This is a summary of enwiki's various copyright violation detector bots and tools.
Detection via Google searches
Earwig copyvio detector
- https://copyvios.toolforge.org/
- maintainer: The Earwig, Chlod
- source code: https://github.com/earwig/copyvios
- last commit: 2 years ago
- tech: Python
- uses Google search API and the WMF eranbot Turnitin API
- WMF pays for credits
- no discount (NPerry (WMF) used to work on Wikimedia's partnership with Google, maybe this is something worth bringing up?)
- hard daily limit (maximum for any user of this API) of 10,000 queries per day
- costs US$50 per day
- makes up to 8 queries per page
- 2,000ish checks per day (not all checks use all 8 queries)
- has issues with concurrent queries
- uptime report: https://stats.uptimerobot.com/BN16RUOP5/784331770
- false positive handling via a community-maintained exclusion list at User:EarwigBot/Copyvios/Exclusions
Detection via Turnitin
CopyPatrol (original; undeployed)
Frontend (wikimedia-slimapp)
- https://copypatrol.toolforge.org/en
- maintainer: WMF Community Tech team (most active recent committer: MusikAnimal)
- source code: https://github.com/wikimedia/CopyPatrol/tree/569f76e113da307d3810e1333531fcfc8449dbcf
- last commit: 7 months ago
- tech: PHP, Twig (wikimedia-slimapp)
- is mostly a viewer for an SQL database that the copyright detection bot(s) below writes to
- users can mark pages/revisions as being fixed or requiring no action. (However, this information is not reflected on enwiki)
- there is a "compare" feature in the CopyPatrol interface. clicking on it does an API query to the Earwig tool above
Backend (EranBot)
- bot name: EranBot
- BRFA: Wikipedia:Bots/Requests for approval/EranBot 3
- maintainer: ערן
- also involved: Doc James, Ocaasi
- source code: https://github.com/valhallasw/plagiabot
- last commit: 2 years ago
- tech: Python, Pywikibot
- writes to an SQL database that CopyPatrol uses
- uses PageTriage
pagetriagetagcopyvio
API to mark pages/revisions as probable copyright violations- writes this to the
pagetriage-copyvio
log: https://en.wikipedia.org/wiki/Special:Log?type=pagetriage-copyvio - displays the tag in Special:NewPagesFeed and the Page Curation toolbar's info flyout
- need the
copyviobot
permission to use this API (not assignable by admins, probably need a bureaucrat to do it)
- writes this to the
- uses Turnitin's iThenticate API
- does WMF pay for it or if it is comped???
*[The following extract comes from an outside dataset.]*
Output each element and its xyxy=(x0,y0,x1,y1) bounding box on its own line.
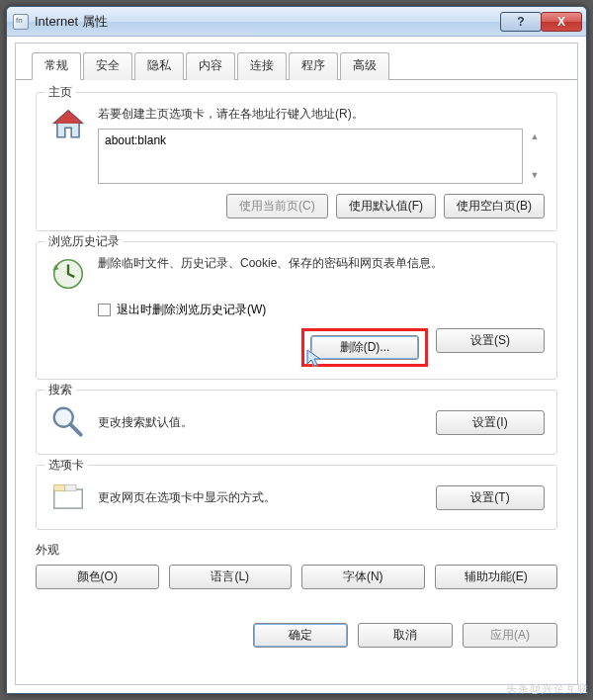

- what are the daily limits?
- do we hit these limits?
- false positive handling via a community-maintained exclusion list at meta:User:EranBot/Copyright/Blacklist
CopyPatrol (rewrite)
Frontend (Symfony)
- https://copypatrol.wmcloud.org/en
- maintainer: WMF Community Tech team (most active recent committer: MusikAnimal)
- source code: https://github.com/wikimedia/CopyPatrol
- last commit: 3 months ago
- tech: Symfony (PHP)
- replaced https://copypatrol.toolforge.org/en
- is mostly a viewer for an SQL database that the copyright detection bot(s) below writes to
- users can mark pages/revisions as being fixed or requiring no action. (However, this information is not reflected on enwiki)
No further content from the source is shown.